Study endorses modified transtibial technique for single-bundle ACL reconstruction
Similar to the anteromedial portal technique, use of the modified transtibial technique for single-bundle ACL reconstruction showed good clinical results and anatomic placement of the femoral tunnel, according to study results.
Researchers randomly assigned 40 patients undergoing arthroscopic single-bundle (SB) ACL to the modified transtibial technique (group 1) or the anteromedial (AM) portal technique (group 2). The researchers used the 2000 IKDC subjective knee score, Lysholm knee score, Tegner activity scale, Lachman test, pivot-shift test, 2000 IKDC knee examination and KT-1000 arthrometer measurement to perform clinical evaluations and analyzed 3-D CT scans according to the quadrant method.

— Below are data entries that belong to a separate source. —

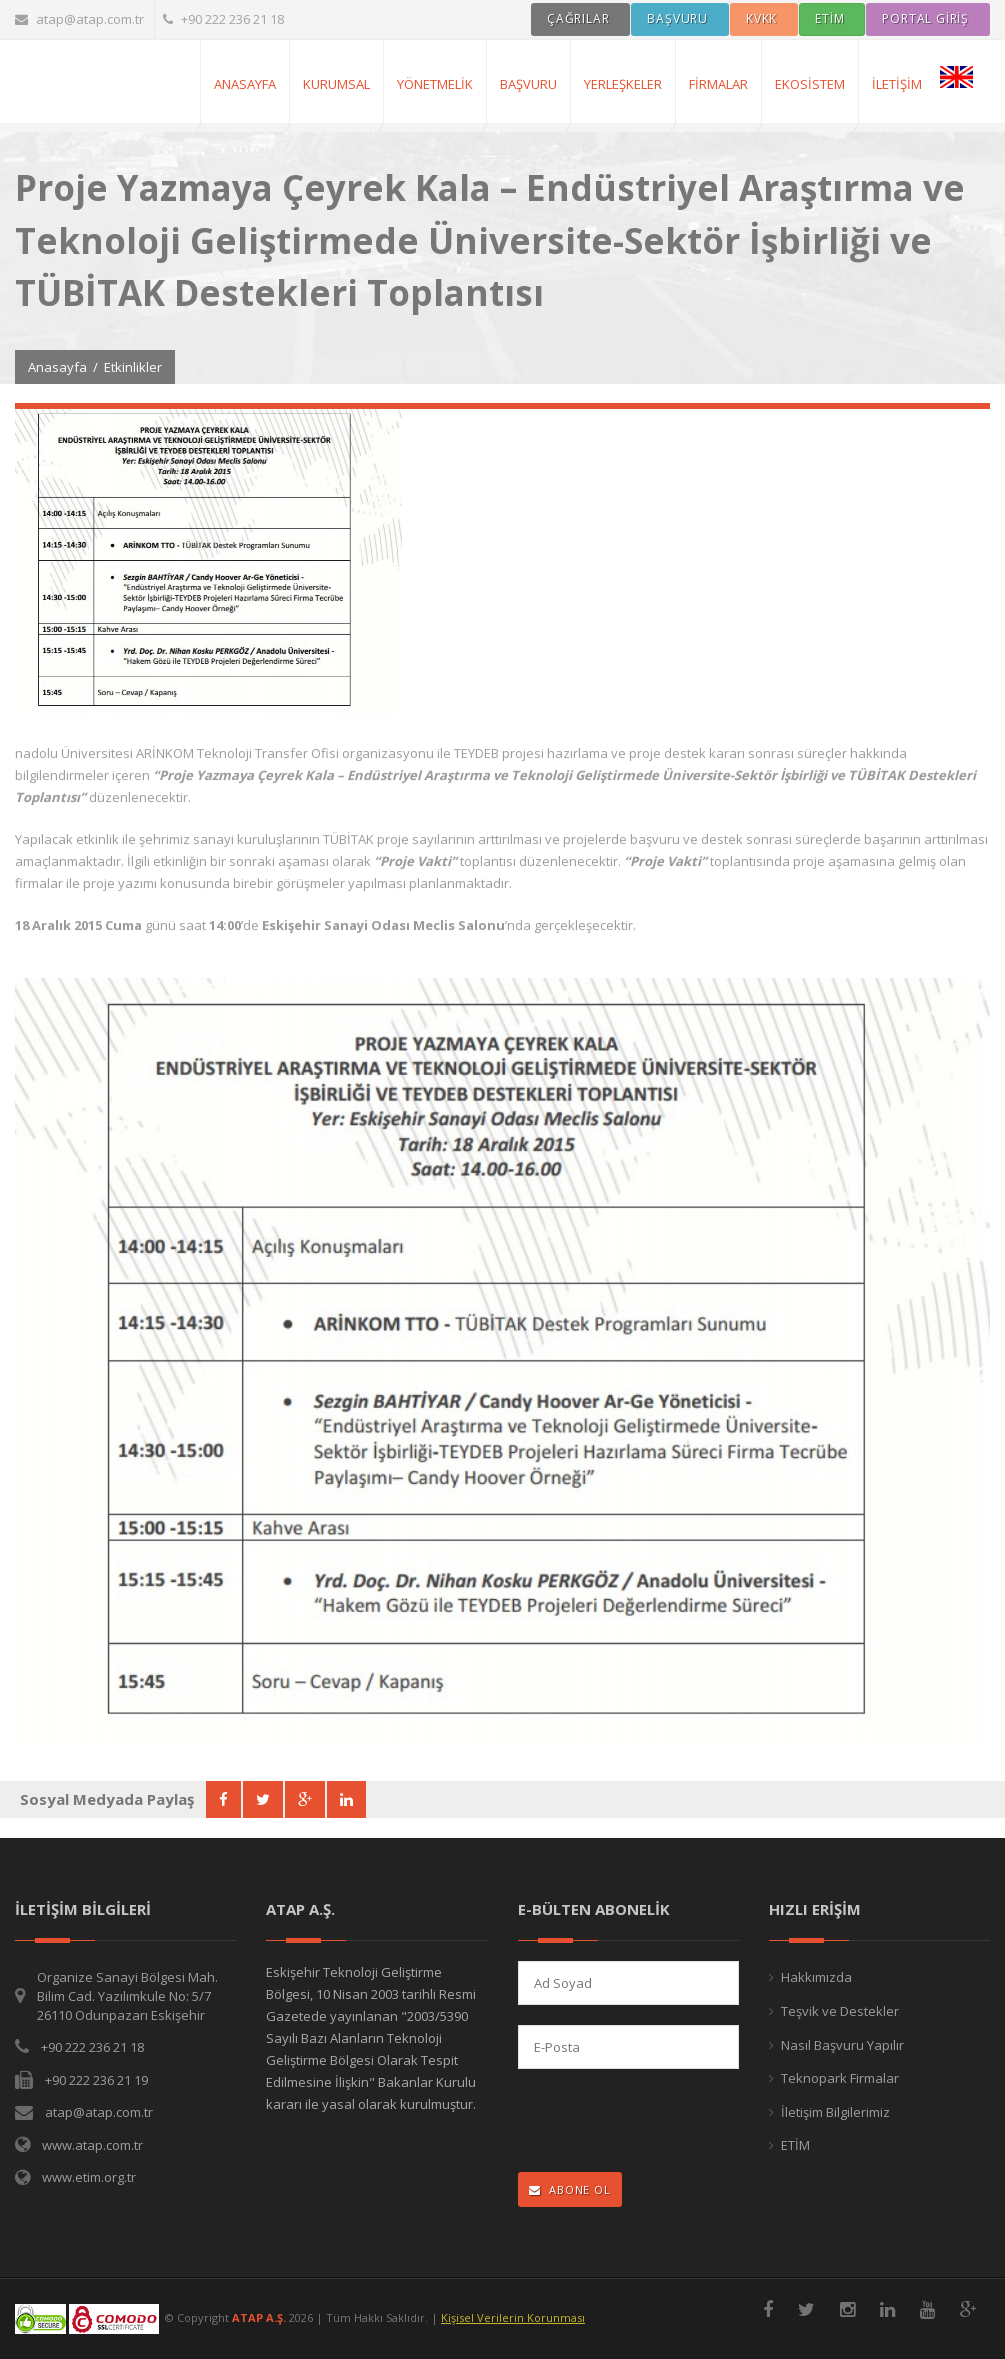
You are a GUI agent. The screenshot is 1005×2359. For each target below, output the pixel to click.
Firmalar (718, 84)
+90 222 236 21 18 (223, 19)
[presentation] (648, 2122)
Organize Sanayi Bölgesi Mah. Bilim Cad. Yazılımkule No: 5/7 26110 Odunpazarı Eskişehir (127, 1995)
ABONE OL (570, 2189)
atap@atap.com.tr (79, 19)
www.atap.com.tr (92, 2145)
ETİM (795, 2145)
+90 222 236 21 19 (96, 2080)
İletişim (897, 84)
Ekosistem (810, 84)
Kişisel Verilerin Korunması (513, 2317)
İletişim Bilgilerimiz (835, 2112)
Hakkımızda (816, 1977)
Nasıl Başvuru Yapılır (842, 2045)
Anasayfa (57, 367)
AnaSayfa (245, 84)
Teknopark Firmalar (840, 2078)
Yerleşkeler (623, 84)
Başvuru (528, 84)
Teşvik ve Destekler (840, 2011)
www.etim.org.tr (89, 2177)
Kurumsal (336, 84)
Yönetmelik (435, 84)
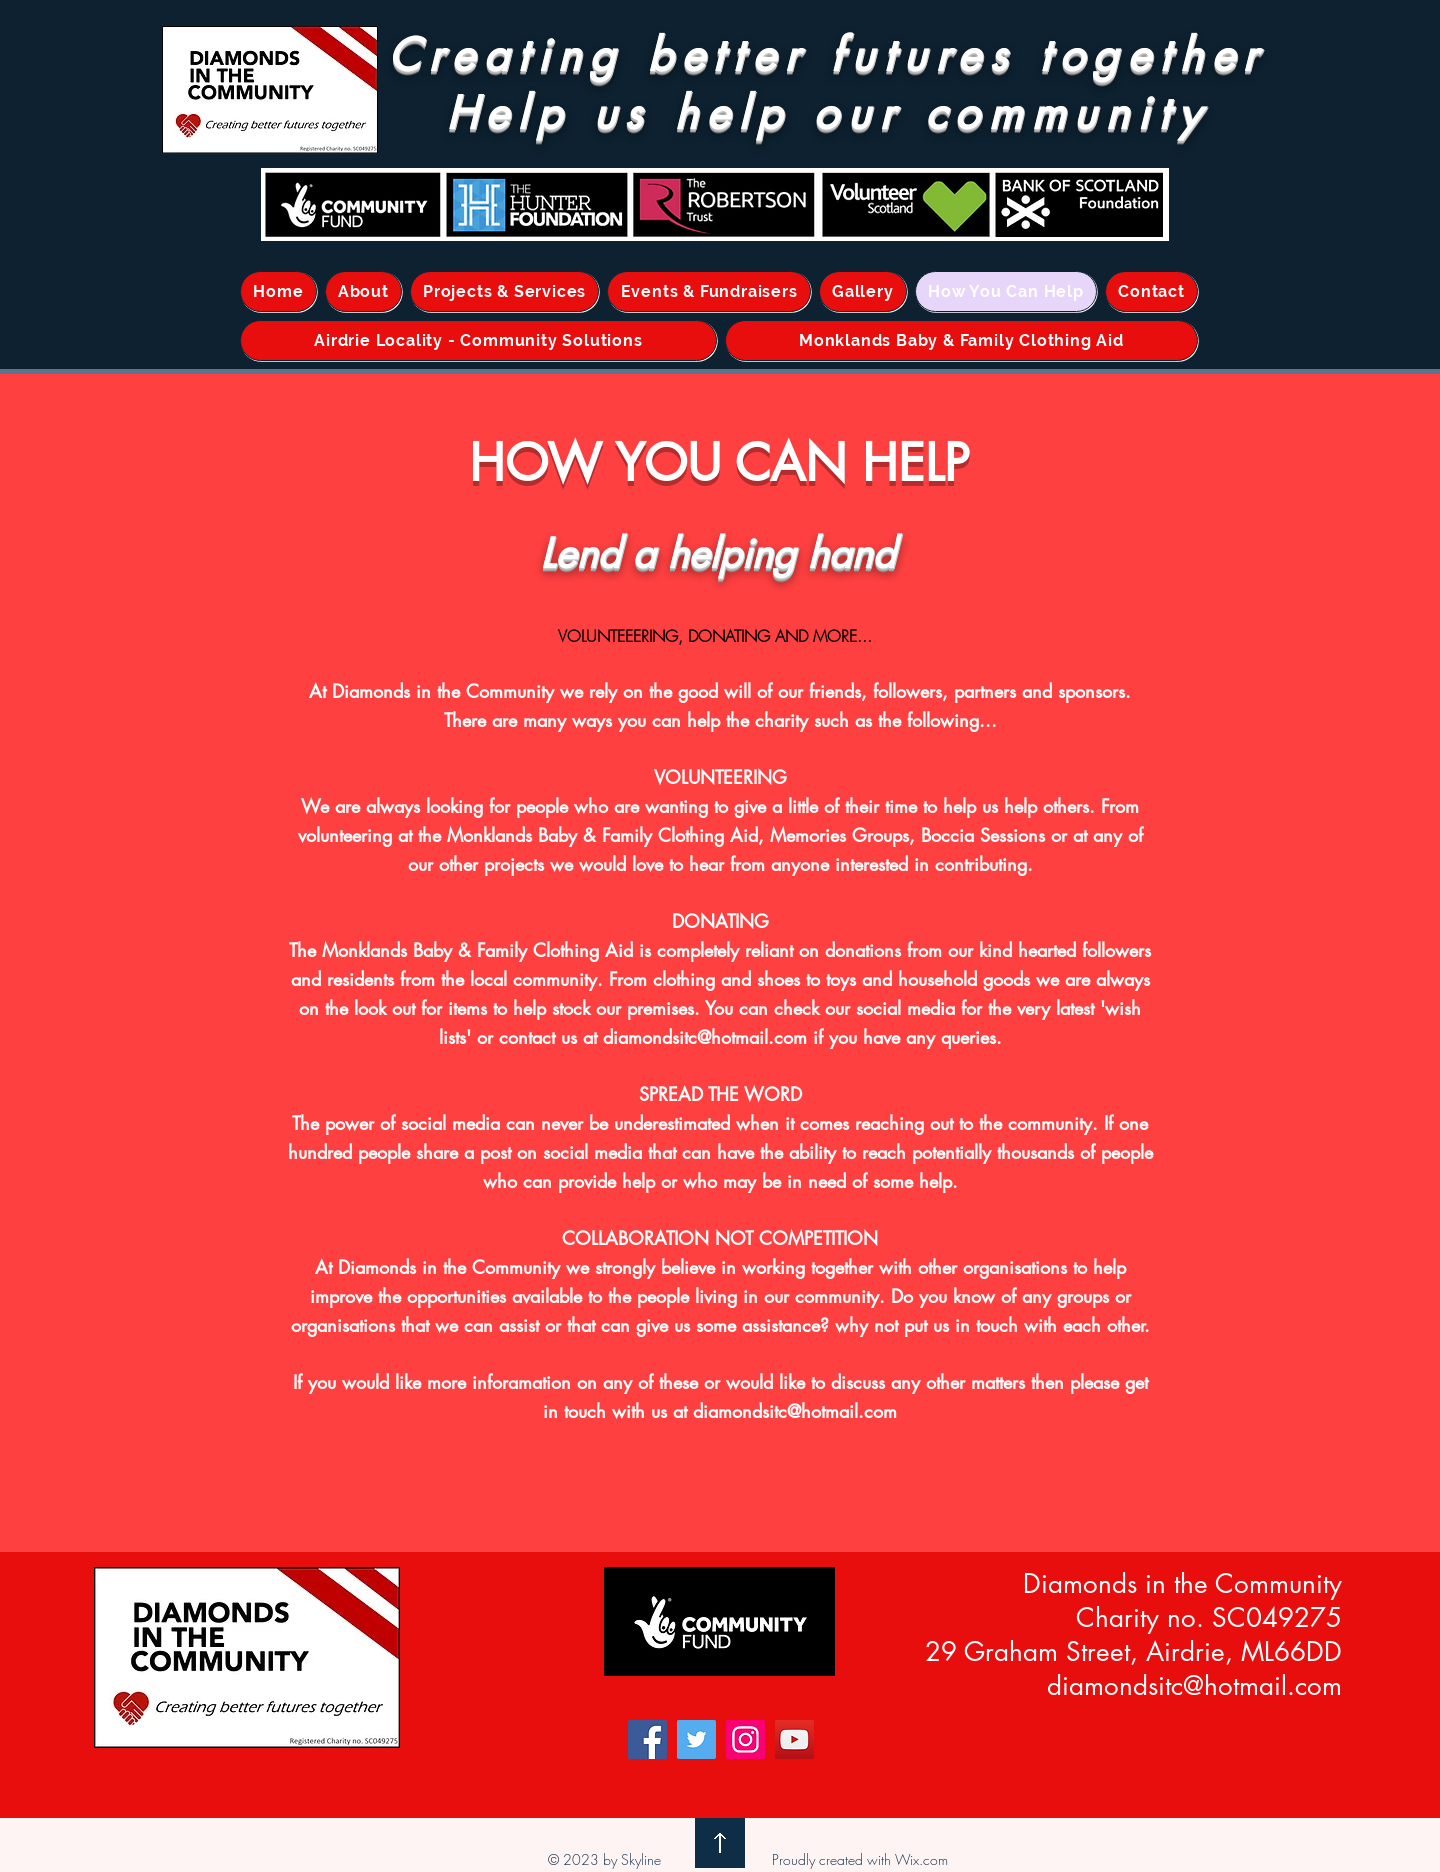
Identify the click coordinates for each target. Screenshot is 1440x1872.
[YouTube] (794, 1739)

The obliquity of the femoral tunnels in the coronal and sagittal planes and the size of the tunnel orifice was also measured.
After SB-ACL reconstruction, results showed significant improvement in all clinical parameters, with no between-group differences. The researchers found both groups had similar mean distance of femoral tunnel center location from the posterior condylar surface and from the Blumensaat line.
Although group 1 experienced a significantly lower mean coronal obliquity of the femoral tunnel vs. group 2, both groups had similar mean sagittal obliquity. Group 1 also had a slightly greater mean are of the tunnel orifice, according to the researchers.
Disclosure: The authors have no relevant financial disclosures.